> [What this task involves] Please could you give again the lines from the one holding "Universitaria" through the final line of the data below, exactly, with no other lines?

> [Data for processing]
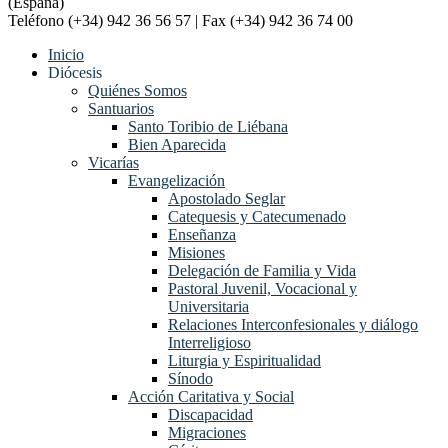
(España)
Teléfono (+34) 942 36 56 57 | Fax (+34) 942 36 74 00
Inicio
Diócesis
Quiénes Somos
Santuarios
Santo Toribio de Liébana
Bien Aparecida
Vicarías
Evangelización
Apostolado Seglar
Catequesis y Catecumenado
Enseñanza
Misiones
Delegación de Familia y Vida
Pastoral Juvenil, Vocacional y
Universitaria
Relaciones Interconfesionales y diálogo
Interreligioso
Liturgia y Espiritualidad
Sínodo
Acción Caritativa y Social
Discapacidad
Migraciones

> [Solution]
Universitaria
Relaciones Interconfesionales y diálogo
Interreligioso
Liturgia y Espiritualidad
Sínodo
Acción Caritativa y Social
Discapacidad
Migraciones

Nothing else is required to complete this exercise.